One of the challenges of being an entrepreneur is that you’re expected to be functionally OK in a wide range of areas — sales, marketing, services, support, operations, engineering, etc. Only, entrepreneurs are typically great at one thing and not good at the other stuff, especially if it doesn’t interest them. Now, this gets even more difficult in that you’re often limited by the best person you’ve personally seen in a specific role.

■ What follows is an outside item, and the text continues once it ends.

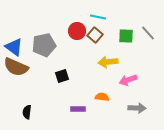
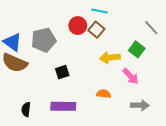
green square: (126, 36) -> (137, 49), moved, turned 35
pink arrow: (128, 80) -> (131, 76), turned -114
purple rectangle: (78, 109) -> (63, 106), moved, size x1.6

Seen a good sales leader in action but not a great one? How do you know? What does a great sales leader do that a good one doesn’t do? This is especially tough if you’re in a city or area without a strong startup ecosystem as it’s even harder to find a great person to learn from, even if they aren’t on your team. As much as we like to read blogs (including this one!), there’s a very real human element that comes from seeing greatness in action. One of the best resources to help is a strong mentor, advisor, or investor that’s worked with great people in the desired area. Leaning on someone who knows what greatness looks like is the next best thing to knowing it yourself.
How do you meet more people? Put yourself out there. As Byron Wien says in his life lessons:
Network intensely. Luck plays a big role in life and there is no better way to increase your luck than by knowing as many people as possible. Nurture your network by sending articles, books and emails to people to show you’re thinking about them. Write op-eds and thought pieces for major publications. Organize discussion groups to bring your thoughtful friends together.
The more people you know, the more likely you are to encounter greatness or meet people that are one degree moved from greatness in the area you need the most. While it’s difficult to appreciate without experiencing it, once you’ve worked with a great person in one area, you’ll want a great person for every area.
What else? What are some more thoughts on the idea that entrepreneurs are limited by the best they’ve personally seen?